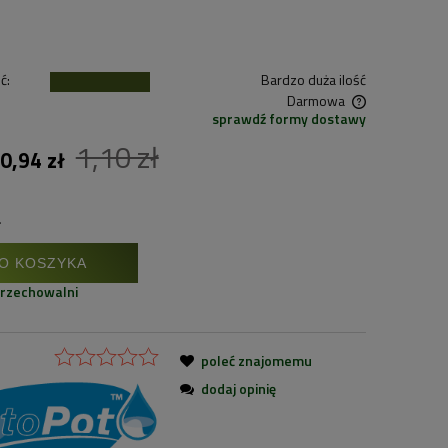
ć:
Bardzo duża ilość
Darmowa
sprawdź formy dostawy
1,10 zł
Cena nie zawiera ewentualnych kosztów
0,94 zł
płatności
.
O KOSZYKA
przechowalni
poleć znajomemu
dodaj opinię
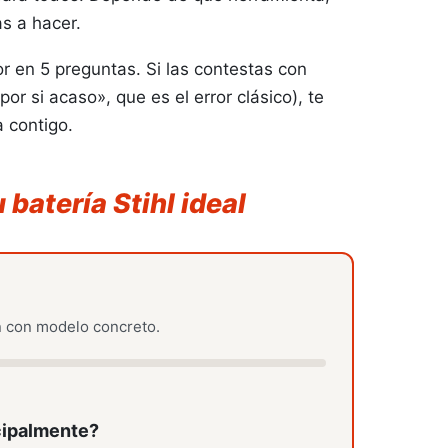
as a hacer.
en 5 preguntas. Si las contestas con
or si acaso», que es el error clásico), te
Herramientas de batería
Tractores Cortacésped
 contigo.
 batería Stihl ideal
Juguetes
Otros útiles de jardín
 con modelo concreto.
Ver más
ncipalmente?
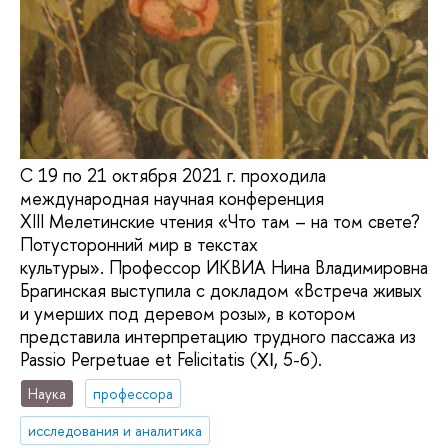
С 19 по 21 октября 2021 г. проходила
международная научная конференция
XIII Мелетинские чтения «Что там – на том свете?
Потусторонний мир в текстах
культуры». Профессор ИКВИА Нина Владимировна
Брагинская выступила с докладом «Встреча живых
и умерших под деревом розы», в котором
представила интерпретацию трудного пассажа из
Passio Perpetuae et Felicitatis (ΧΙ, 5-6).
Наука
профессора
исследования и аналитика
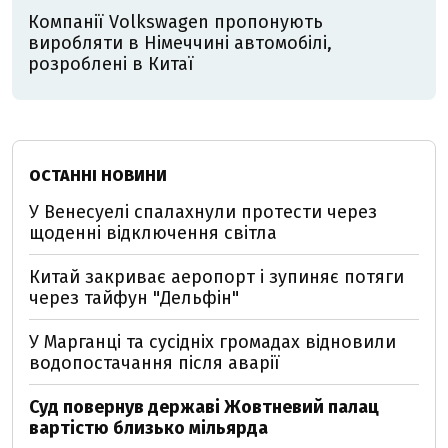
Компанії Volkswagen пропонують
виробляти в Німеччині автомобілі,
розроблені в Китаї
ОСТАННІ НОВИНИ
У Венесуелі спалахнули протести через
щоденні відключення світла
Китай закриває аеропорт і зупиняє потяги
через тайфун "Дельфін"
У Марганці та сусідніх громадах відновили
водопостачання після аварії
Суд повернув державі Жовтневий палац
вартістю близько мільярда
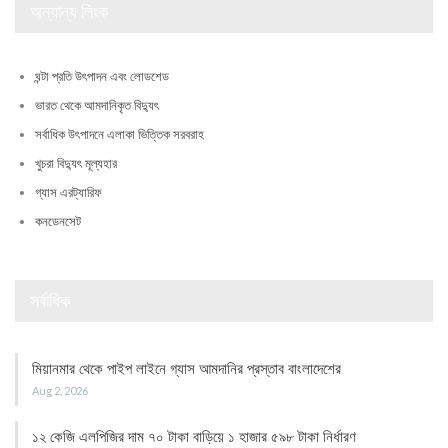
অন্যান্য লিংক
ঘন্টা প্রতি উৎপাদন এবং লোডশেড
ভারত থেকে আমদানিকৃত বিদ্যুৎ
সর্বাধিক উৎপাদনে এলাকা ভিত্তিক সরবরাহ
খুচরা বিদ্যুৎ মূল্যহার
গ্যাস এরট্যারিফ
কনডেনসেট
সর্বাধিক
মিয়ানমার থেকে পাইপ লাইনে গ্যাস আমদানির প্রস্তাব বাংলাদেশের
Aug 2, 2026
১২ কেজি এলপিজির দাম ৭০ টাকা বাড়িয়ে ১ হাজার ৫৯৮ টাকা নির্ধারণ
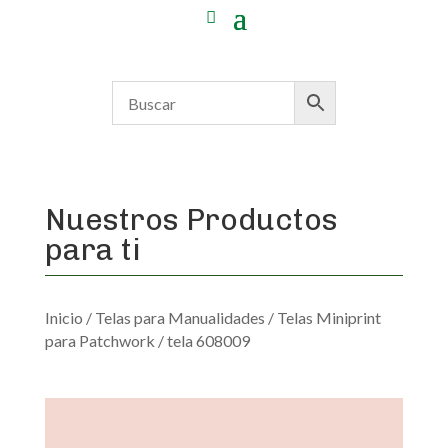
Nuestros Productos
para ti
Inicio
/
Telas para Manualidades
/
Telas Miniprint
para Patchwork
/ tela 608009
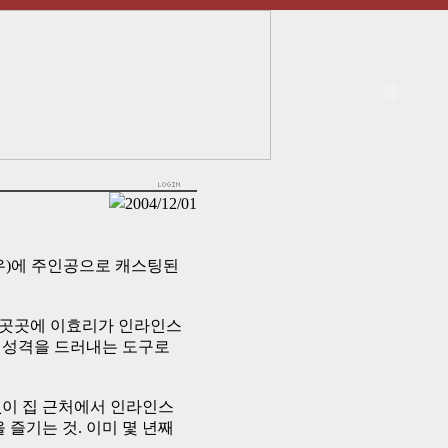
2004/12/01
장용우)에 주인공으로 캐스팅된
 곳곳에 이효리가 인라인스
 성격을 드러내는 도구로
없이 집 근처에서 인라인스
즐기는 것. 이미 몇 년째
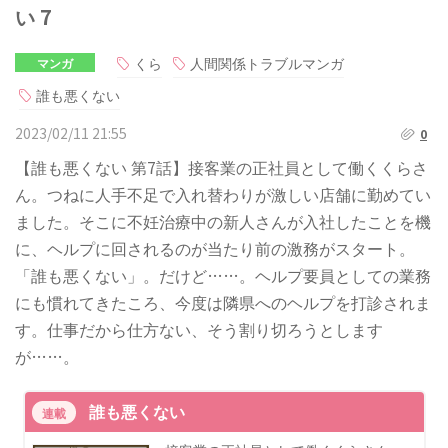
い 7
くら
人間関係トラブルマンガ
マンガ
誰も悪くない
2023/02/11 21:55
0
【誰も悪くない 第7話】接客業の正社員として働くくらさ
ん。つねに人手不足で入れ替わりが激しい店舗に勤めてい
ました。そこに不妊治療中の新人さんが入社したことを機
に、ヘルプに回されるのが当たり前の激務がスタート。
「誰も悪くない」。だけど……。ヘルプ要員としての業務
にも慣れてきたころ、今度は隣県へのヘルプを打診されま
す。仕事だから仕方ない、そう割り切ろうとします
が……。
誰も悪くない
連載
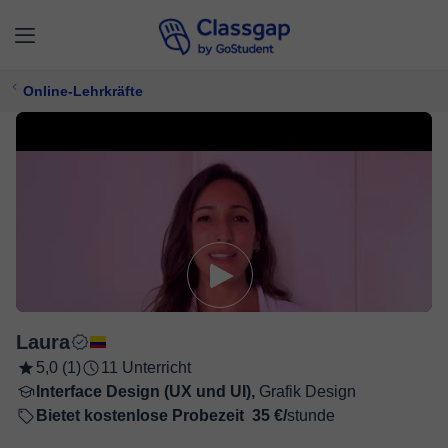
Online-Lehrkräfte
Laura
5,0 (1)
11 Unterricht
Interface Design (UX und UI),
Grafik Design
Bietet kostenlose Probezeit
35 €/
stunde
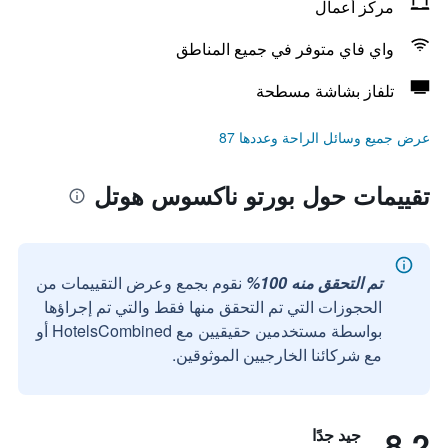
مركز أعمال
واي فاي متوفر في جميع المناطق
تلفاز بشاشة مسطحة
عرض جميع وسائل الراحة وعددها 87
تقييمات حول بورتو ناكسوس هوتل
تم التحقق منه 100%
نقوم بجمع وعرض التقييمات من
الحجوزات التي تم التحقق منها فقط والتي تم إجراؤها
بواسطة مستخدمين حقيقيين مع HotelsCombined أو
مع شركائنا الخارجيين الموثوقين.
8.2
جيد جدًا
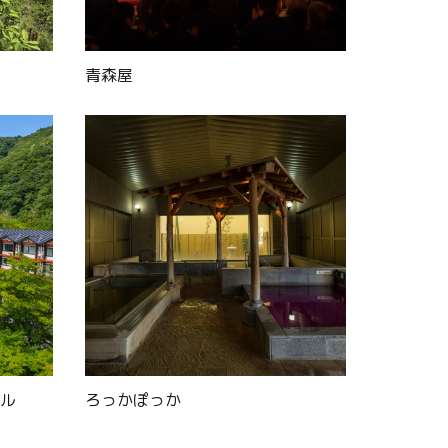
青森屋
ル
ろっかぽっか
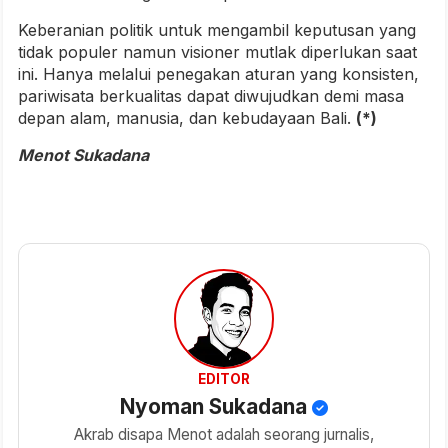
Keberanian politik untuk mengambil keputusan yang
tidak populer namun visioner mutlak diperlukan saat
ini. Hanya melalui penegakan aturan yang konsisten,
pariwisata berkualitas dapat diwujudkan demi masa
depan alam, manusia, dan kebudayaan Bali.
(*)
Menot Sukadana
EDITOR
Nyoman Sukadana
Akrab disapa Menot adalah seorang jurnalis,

==================================================

_What you are asked to do_:
Return, unchanged, the lines from the first line of the material through the line that holds "গ্যাস এরট্যারিফ", inclusive, omitting pictures.

_Reply to the exercise_:
ć:
Bardzo duża ilość
Darmowa
sprawdź formy dostawy
1,10 zł
Cena nie zawiera ewentualnych kosztów
0,94 zł
płatności
.
O KOSZYKA
przechowalni
poleć znajomemu
dodaj opinię
as a hacer.
en 5 preguntas. Si las contestas con
or si acaso», que es el error clásico), te
Herramientas de batería
Tractores Cortacésped
 contigo.
 batería Stihl ideal
Juguetes
Otros útiles de jardín
 con modelo concreto.
Ver más
ncipalmente?
С 19 по 21 октября 2021 г. проходила
международная научная конференция
XIII Мелетинские чтения «Что там – на том свете?
Потусторонний мир в текстах
культуры». Профессор ИКВИА Нина Владимировна
Брагинская выступила с докладом «Встреча живых
и умерших под деревом розы», в котором
представила интерпретацию трудного пассажа из
Passio Perpetuae et Felicitatis (ΧΙ, 5-6).
Наука
профессора
исследования и аналитика
Компанії Volkswagen пропонують
виробляти в Німеччині автомобілі,
розроблені в Китаї
ОСТАННІ НОВИНИ
У Венесуелі спалахнули протести через
щоденні відключення світла
Китай закриває аеропорт і зупиняє потяги
через тайфун "Дельфін"
У Марганці та сусідніх громадах відновили
водопостачання після аварії
Суд повернув державі Жовтневий палац
вартістю близько мільярда
অন্যান্য লিংক
ঘন্টা প্রতি উৎপাদন এবং লোডশেড
ভারত থেকে আমদানিকৃত বিদ্যুৎ
সর্বাধিক উৎপাদনে এলাকা ভিত্তিক সরবরাহ
খুচরা বিদ্যুৎ মূল্যহার
গ্যাস এরট্যারিফ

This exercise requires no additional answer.